CHICAGO | It was 39 years ago, before Game 6 of the Stanley Cup Final, that Philadelphia coach Fred Shero scribbled this on the blackboard in the Flyers’ locker room:
“Win today, and we walk together forever.”
The Flyers won that game 1-0, cementing a bond for everyone on that team.
The Blackhawks, for the second time in four seasons, have the same opportunity tonight in Boston. Once again, it’s Game 6 of the Final, as it was for that Flyers’ team, as it was for the Hawks in Philadelphia four years ago, when Patrick Kane’s sudden-death overtime goal brought the Cup into Chicago hands for the first time in 49 years.
If the Bruins win tonight in the TD Garden, everyone flies back to Chicago for a Game 7 showdown Wednesday at the United Center.
If the Hawks win, there’s a parade in the Loop in a few days.
Each team has been worn down by the grinding nature of the Stanley Cup playoffs. In Saturday night’s 3-1 win over the Bruins, the Hawks lost ace center Jonathan Toews to what the team called an upper-body injury. Toews watched from the bench in the third period but didn’t play, feeling the effects of a thunderous hit by Boston’s Johnny Boychuk in the late stages of the second period.
He appeared to favor his left shoulder as he skated back to the bench. He was chatting with family in the bowels of the United Center after the game, so a concussion can be ruled out.
Toews was more fortunate than Boston center Patrice Bergeron. He went to the hospital with a possible injury to his spleen — walking to the ambulance without assistance — after playing two shifts in the second period. Released Sunday morning, he flew back to Boston on the team charter, but his status for tonight’s game is questionable.
“He’s day-to-day,” Bruins coach Claude Julien said Sunday. “Day-to-day is really good news to me, anyways.”
If Bergeron can’t play, the Bruins will be without their center.

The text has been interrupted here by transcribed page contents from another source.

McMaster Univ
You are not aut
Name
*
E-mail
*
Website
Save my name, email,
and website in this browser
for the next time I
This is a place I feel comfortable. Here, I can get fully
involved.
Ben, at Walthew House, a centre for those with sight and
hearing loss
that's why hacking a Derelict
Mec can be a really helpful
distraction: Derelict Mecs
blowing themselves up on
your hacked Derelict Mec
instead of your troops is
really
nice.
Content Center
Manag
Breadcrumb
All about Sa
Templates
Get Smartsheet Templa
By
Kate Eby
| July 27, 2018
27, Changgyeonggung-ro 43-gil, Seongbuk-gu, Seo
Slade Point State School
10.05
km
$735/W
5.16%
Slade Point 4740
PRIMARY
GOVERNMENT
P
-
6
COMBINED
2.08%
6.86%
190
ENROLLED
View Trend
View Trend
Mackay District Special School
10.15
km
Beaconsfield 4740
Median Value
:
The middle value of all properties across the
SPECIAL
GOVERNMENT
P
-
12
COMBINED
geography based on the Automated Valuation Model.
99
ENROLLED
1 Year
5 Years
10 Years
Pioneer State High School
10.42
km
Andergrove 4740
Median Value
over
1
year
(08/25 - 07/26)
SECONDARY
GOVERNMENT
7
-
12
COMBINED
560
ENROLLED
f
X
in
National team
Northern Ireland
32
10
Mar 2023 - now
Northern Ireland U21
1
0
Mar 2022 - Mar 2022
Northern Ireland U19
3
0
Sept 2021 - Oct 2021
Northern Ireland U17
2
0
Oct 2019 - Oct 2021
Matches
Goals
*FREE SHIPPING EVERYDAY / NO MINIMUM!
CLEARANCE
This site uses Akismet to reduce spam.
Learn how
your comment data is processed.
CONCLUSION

The same is true of the Hawks and Toews.
“We’re in a situation where we’re this close,” Hawks forward Patrick Sharp said. “It’s the reason we’ve had success all season. We can’t dwell on the fact that we have one of our players missing.”
Hawks coach Joel Quenneville pronounced himself “optimistic” Toews might play Game 6. Quenneville doesn’t expect it to be difficult to keep his players focused.

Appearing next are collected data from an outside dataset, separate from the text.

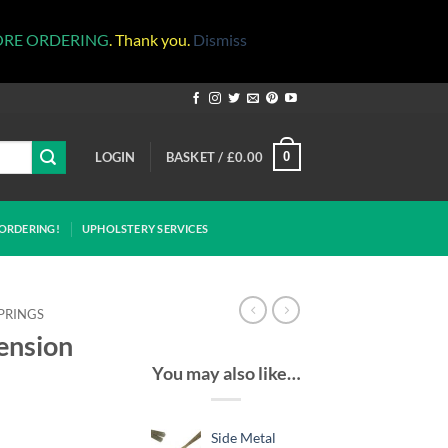
ORE ORDERING
. Thank you.
Dismiss
LOGIN
BASKET /
£
0.00
0
ORDERING!
UPHOLSTERY SERVICES
PRINGS
ension
You may also like…
Side Metal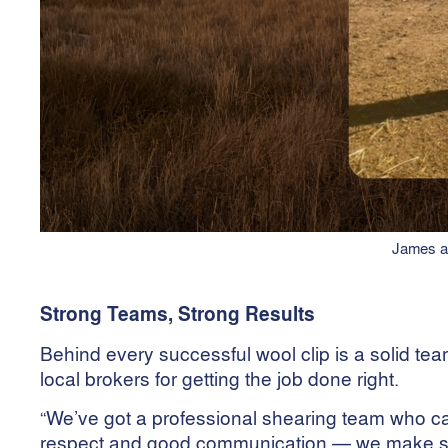
James an
Strong Teams, Strong Results
Behind every successful wool clip is a solid tea
local brokers for getting the job done right.
“We’ve got a professional shearing team who care
respect and good communication — we make sure 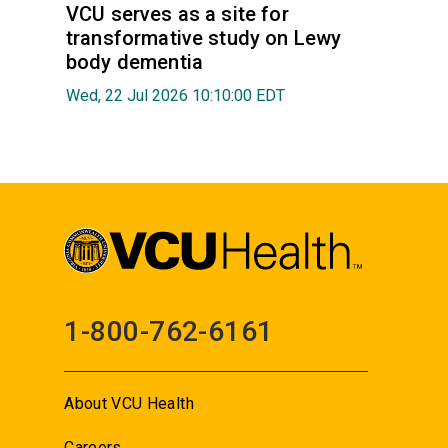
VCU serves as a site for
transformative study on Lewy
body dementia
Wed, 22 Jul 2026 10:10:00 EDT
1-800-762-6161
About VCU Health
Careers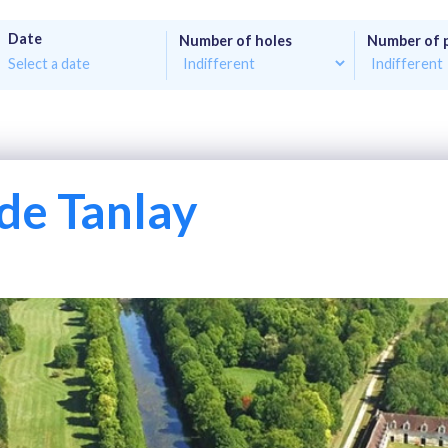
Date
Number of holes
Number of 
de Tanlay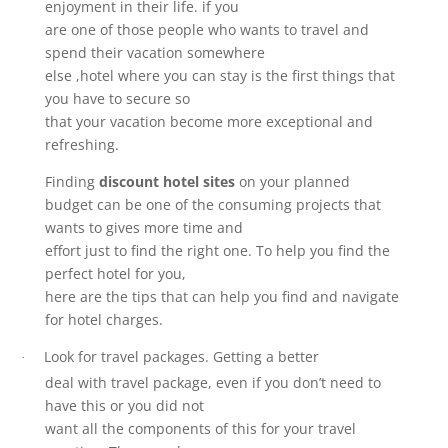
enjoyment in their life. if you
are one of those people who wants to travel and
spend their vacation somewhere
else ,hotel where you can stay is the first things that
you have to secure so
that your vacation become more exceptional and
refreshing.
Finding
discount hotel sites
on your planned
budget can be one of the consuming projects that
wants to gives more time and
effort just to find the right one. To help you find the
perfect hotel for you,
here are the tips that can help you find and navigate
for hotel charges.
Look for travel packages. Getting a better
·
deal with travel package, even if you don’t need to
have this or you did not
want all the components of this for your travel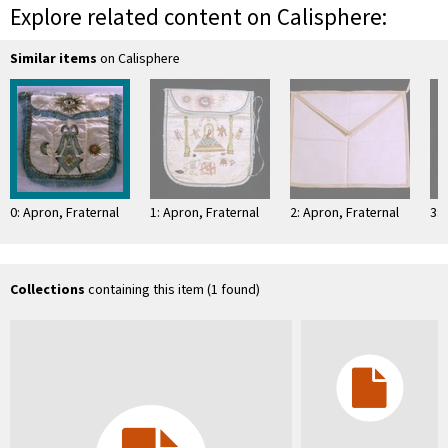
Explore related content on Calisphere:
Similar items
on Calisphere
0: Apron, Fraternal
1: Apron, Fraternal
2: Apron, Fraternal
3: 
Collections
containing this item (1 found)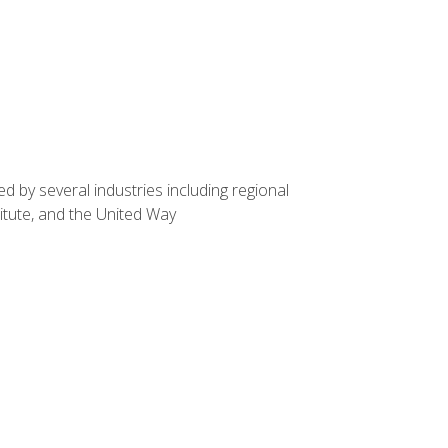
d by several industries including regional
itute, and the United Way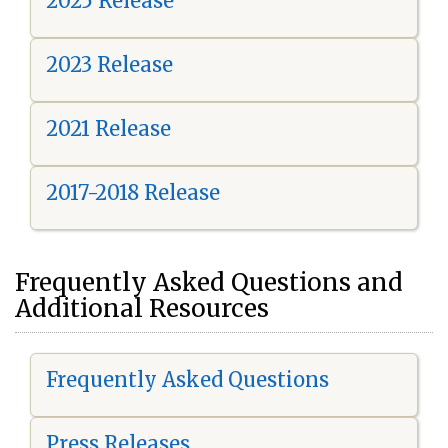
2025 Release
2023 Release
2021 Release
2017-2018 Release
Frequently Asked Questions and
Additional Resources
Frequently Asked Questions
Press Releases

“We've got some guys that have been there,” Quenneville said. “They know the experience. They know the thinking going into a day like today and going into (game) day, as well. There's some guys that they're so excited. You dream about this moment, but at the same time we've got to keep everything in perspective.

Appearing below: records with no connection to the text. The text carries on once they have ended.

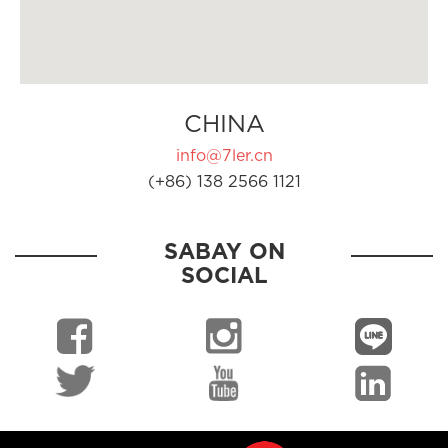
CHINA
info@7ler.cn
(+86) 138 2566 1121
SABAY ON
SOCIAL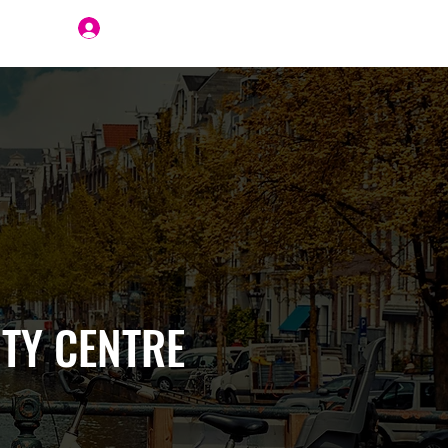
Join Us
TY CENTRE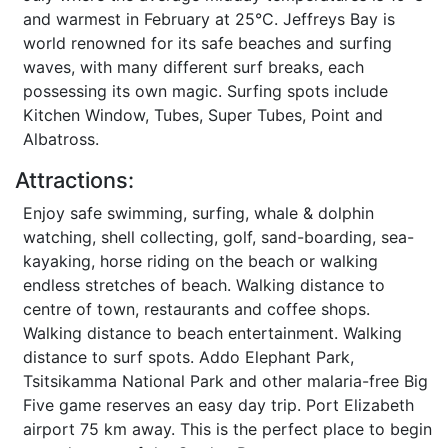
and warmest in February at 25°C. Jeffreys Bay is
world renowned for its safe beaches and surfing
waves, with many different surf breaks, each
possessing its own magic. Surfing spots include
Kitchen Window, Tubes, Super Tubes, Point and
Albatross.
Attractions:
Enjoy safe swimming, surfing, whale & dolphin
watching, shell collecting, golf, sand-boarding, sea-
kayaking, horse riding on the beach or walking
endless stretches of beach. Walking distance to
centre of town, restaurants and coffee shops.
Walking distance to beach entertainment. Walking
distance to surf spots. Addo Elephant Park,
Tsitsikamma National Park and other malaria-free Big
Five game reserves an easy day trip. Port Elizabeth
airport 75 km away. This is the perfect place to begin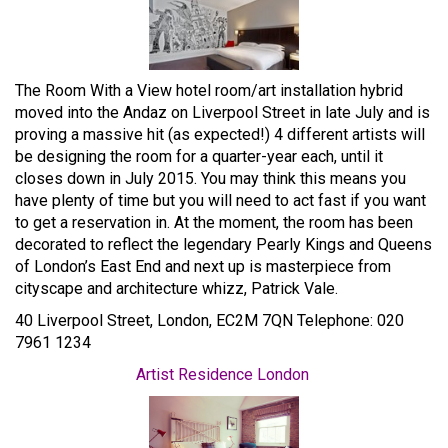
The Room With a View hotel room/art installation hybrid
moved into the Andaz on Liverpool Street in late July and is
proving a massive hit (as expected!) 4 different artists will
be designing the room for a quarter-year each, until it
closes down in July 2015. You may think this means you
have plenty of time but you will need to act fast if you want
to get a reservation in. At the moment, the room has been
decorated to reflect the legendary Pearly Kings and Queens
of London’s East End and next up is masterpiece from
cityscape and architecture whizz, Patrick Vale.
40 Liverpool Street, London, EC2M 7QN Telephone: 020
7961 1234
Artist Residence London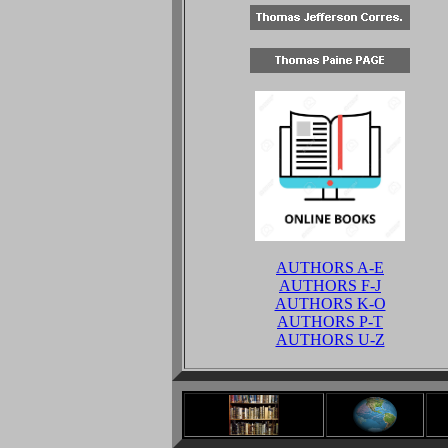
AUTHORS A-E
AUTHORS F-J
AUTHORS K-O
AUTHORS P-T
AUTHORS U-Z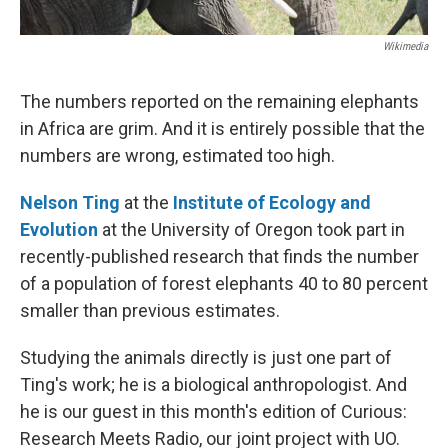
Wikimedia
The numbers reported on the remaining elephants
in Africa are grim. And it is entirely possible that the
numbers are wrong, estimated too high.
Nelson Ting
at the
Institute of Ecology and
Evolution
at the University of Oregon took part in
recently-published research that finds the number
of a population of forest elephants 40 to 80 percent
smaller than previous estimates.
Studying the animals directly is just one part of
Ting's work; he is a biological anthropologist. And
he is our guest in this month's edition of Curious:
Research Meets Radio, our joint project with UO.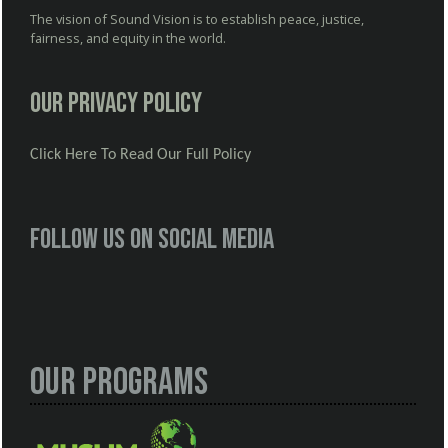
The vision of Sound Vision is to establish peace, justice,
fairness, and equity in the world.
Our Privacy Policy
Click Here To Read Our Full Policy
Follow us on social media
Our Programs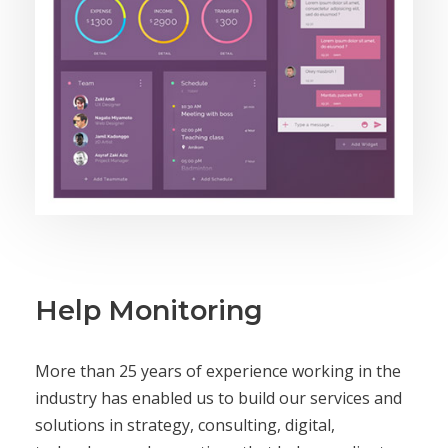
Help Monitoring
More than 25 years of experience working in the
industry has enabled us to build our services and
solutions in strategy, consulting, digital,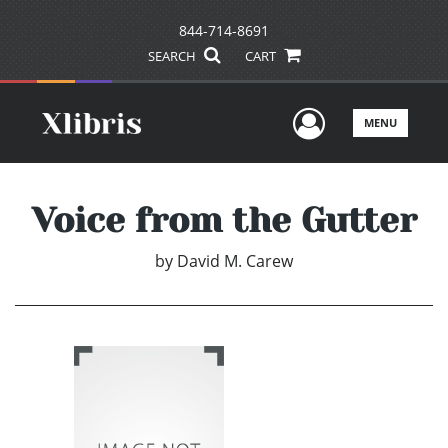
844-714-8691
SEARCH
CART
User Men
MENU
Voice from the Gutter
by
David M. Carew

“We want to make sure that we're confident playing the game and putting yourself in the now position as opposed to ahead of yourself.”
A few words from Quenneville during the Western Conference Final against Los Angeles helped rouse Kane from a slumber. Including his hat trick against the Kings in the clincher, he has seven goals in the last seven games.
“That's the type of player he is,” defenseman Niklas Hjalmarsson said. “When it comes down to the wire and tight games, big games, that's when he wants the puck. That's when he wants to score the goals, the big goals. It's huge to have those kind of players in your team when you go far in the playoffs. It's not a coincidence that he has a lot of big goals so far in his career.”
When Kane’s seeing-eye goal clinched the Cup for the Hawks three years ago, only he knew it at first. The delayed-reaction celebration was one of the oddest in the 120-year history of the Stanley Cup.
Tonight, the Hawks who were on that team have a chance at a second take, and a second taste of hockey immortality, just three years after their first.